• **Directions**:
Make an exact copy of the records, dropping all pictures.

• **Exercise data**:
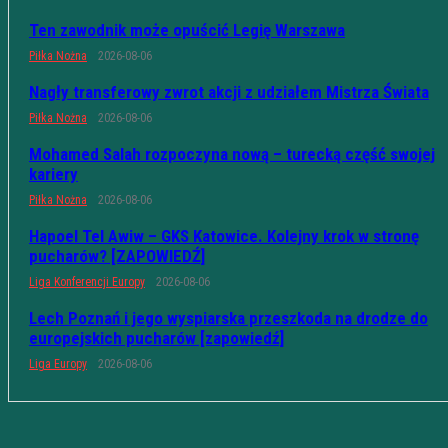
Ten zawodnik może opuścić Legię Warszawa
Piłka Nożna
2026-08-06
Nagły transferowy zwrot akcji z udziałem Mistrza Świata
Piłka Nożna
2026-08-06
Mohamed Salah rozpoczyna nową – turecką część swojej
kariery
Piłka Nożna
2026-08-06
Hapoel Tel Awiw – GKS Katowice. Kolejny krok w stronę
pucharów? [ZAPOWIEDŹ]
Liga Konferencji Europy
2026-08-06
Lech Poznań i jego wyspiarska przeszkoda na drodze do
europejskich pucharów [zapowiedź]
Liga Europy
2026-08-06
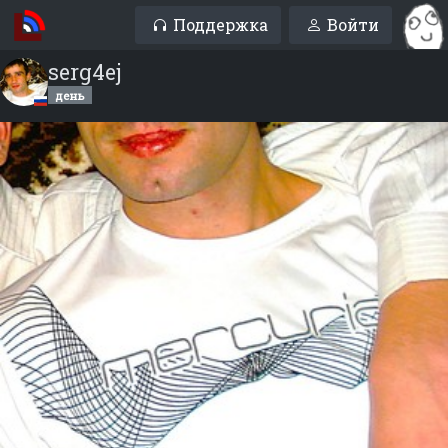
Поддержка
Войти
serg4ej
день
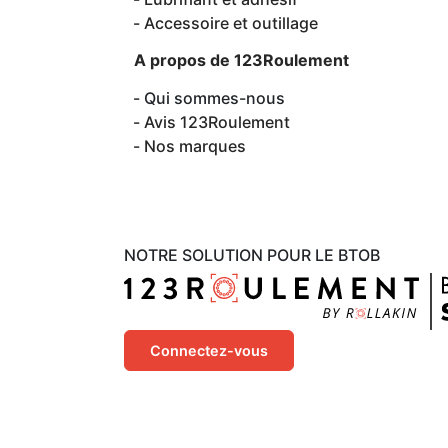
Accessoire et outillage
A propos de 123Roulement
Qui sommes-nous
Avis 123Roulement
Nos marques
NOTRE SOLUTION POUR LE BTOB
Connectez-vous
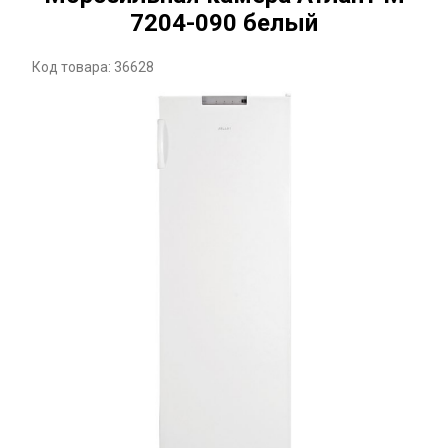
7204-090 белый
Код товара: 36628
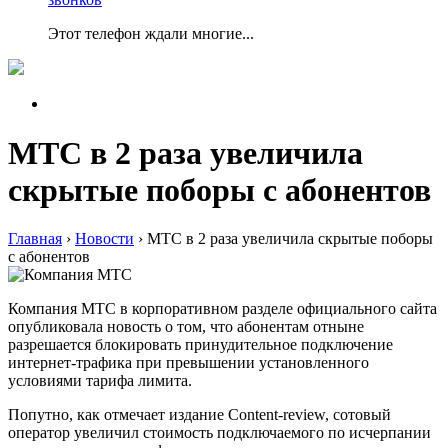
Этот телефон ждали многие...
МТС в 2 раза увеличила
скрытые поборы с абонентов
Главная
›
Новости
›
МТС в 2 раза увеличила скрытые поборы
с абонентов
Компания МТС в корпоративном разделе официального сайта
опубликовала новость о том, что абонентам отныне
разрешается блокировать принудительное подключение
интернет-трафика при превышении установленного
условиями тарифа лимита.
Попутно, как отмечает издание Content-review, сотовый
оператор увеличил стоимость подключаемого по исчерпании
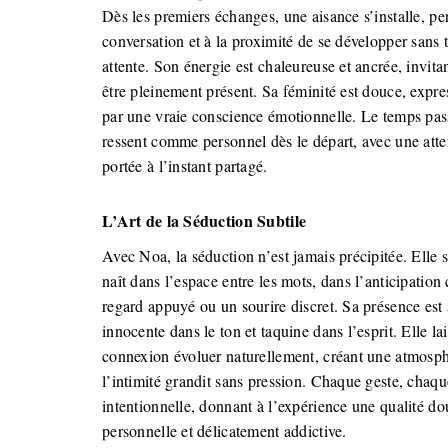
Dès les premiers échanges, une aisance s’installe, pe
conversation et à la proximité de se développer sans 
attente. Son énergie est chaleureuse et ancrée, invitant
être pleinement présent. Sa féminité est douce, expre
par une vraie conscience émotionnelle. Le temps pa
ressent comme personnel dès le départ, avec une atte
portée à l’instant partagé.
L’Art de la Séduction Subtile
Avec Noa, la séduction n’est jamais précipitée. Elle s
naît dans l’espace entre les mots, dans l’anticipation
regard appuyé ou un sourire discret. Sa présence est à
innocente dans le ton et taquine dans l’esprit. Elle lai
connexion évoluer naturellement, créant une atmosp
l’intimité grandit sans pression. Chaque geste, chaqu
intentionnelle, donnant à l’expérience une qualité do
personnelle et délicatement addictive.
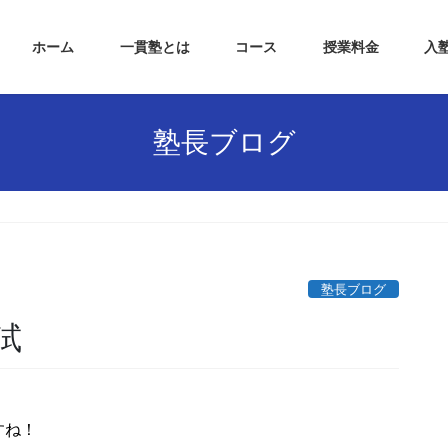
ホーム
一貫塾とは
コース
授業料金
入
塾長ブログ
塾長ブログ
試
すね！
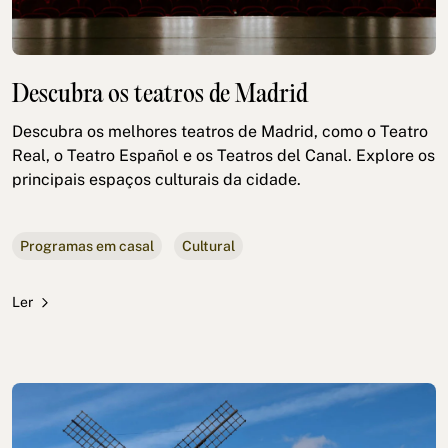
Descubra os teatros de Madrid
Descubra os melhores teatros de Madrid, como o Teatro
Real, o Teatro Español e os Teatros del Canal. Explore os
principais espaços culturais da cidade.
Programas em casal
Cultural
Ler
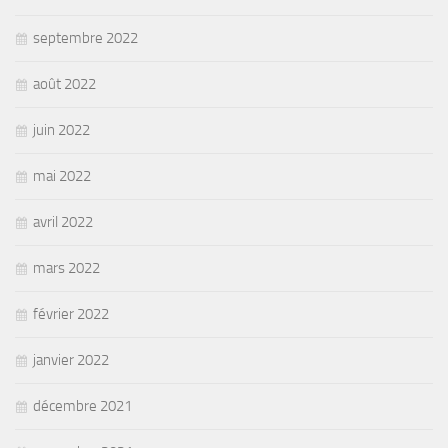
septembre 2022
août 2022
juin 2022
mai 2022
avril 2022
mars 2022
février 2022
janvier 2022
décembre 2021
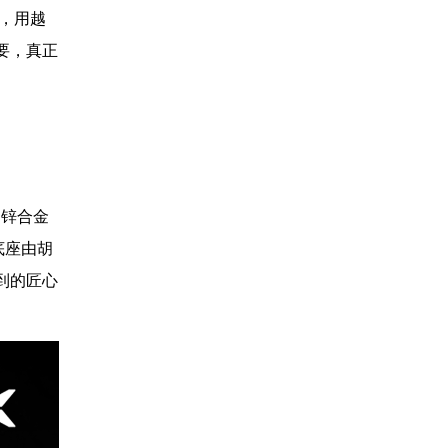
点，用越
要，真正
用锌合金
底座由胡
到的匠心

• **Task result**:
Ten zawodnik może opuścić Legię Warszawa
Piłka Nożna
2026-08-06
Nagły transferowy zwrot akcji z udziałem Mistrza Świata
Piłka Nożna
2026-08-06
Mohamed Salah rozpoczyna nową – turecką część swojej
kariery
Piłka Nożna
2026-08-06
Hapoel Tel Awiw – GKS Katowice. Kolejny krok w stronę
pucharów? [ZAPOWIEDŹ]
Liga Konferencji Europy
2026-08-06
Lech Poznań i jego wyspiarska przeszkoda na drodze do
europejskich pucharów [zapowiedź]
Liga Europy
2026-08-06
Поддержка
Войти
serg4ej
день
Accessoire et outillage
A propos de 123Roulement
Qui sommes-nous
Avis 123Roulement
Nos marques
NOTRE SOLUTION POUR LE BTOB
Connectez-vous
7204-090 белый
Код товара: 36628
Этот телефон ждали многие...
МТС в 2 раза увеличила
скрытые поборы с абонентов
Главная
›
Новости
›
МТС в 2 раза увеличила скрытые поборы
с абонентов
Компания МТС в корпоративном разделе официального сайта
опубликовала новость о том, что абонентам отныне
разрешается блокировать принудительное подключение
интернет-трафика при превышении установленного
условиями тарифа лимита.
Попутно, как отмечает издание Content-review, сотовый
оператор увеличил стоимость подключаемого по исчерпании
Dès les premiers échanges, une aisance s’installe, pe
conversation et à la proximité de se développer sans 
attente. Son énergie est chaleureuse et ancrée, invitant
être pleinement présent. Sa féminité est douce, expre
par une vraie conscience émotionnelle. Le temps pa
ressent comme personnel dès le départ, avec une atte
portée à l’instant partagé.
L’Art de la Séduction Subtile
Avec Noa, la séduction n’est jamais précipitée. Elle s
naît dans l’espace entre les mots, dans l’anticipation
regard appuyé ou un sourire discret. Sa présence est à
innocente dans le ton et taquine dans l’esprit. Elle lai
connexion évoluer naturellement, créant une atmosp
l’intimité grandit sans pression. Chaque geste, chaqu
intentionnelle, donnant à l’expérience une qualité do
personnelle et délicatement addictive.
ホーム
一貫塾とは
コース
授業料金
入
塾長ブログ
塾長ブログ
試
すね！
Descubra os teatros de Madrid
Descubra os melhores teatros de Madrid, como o Teatro
Real, o Teatro Español e os Teatros del Canal. Explore os
principais espaços culturais da cidade.
Programas em casal
Cultural
Ler
septembre 2022
août 2022
juin 2022
mai 2022
avril 2022
mars 2022
février 2022
janvier 2022
décembre 2021
点，用越
要，真正
用锌合金
底座由胡
到的匠心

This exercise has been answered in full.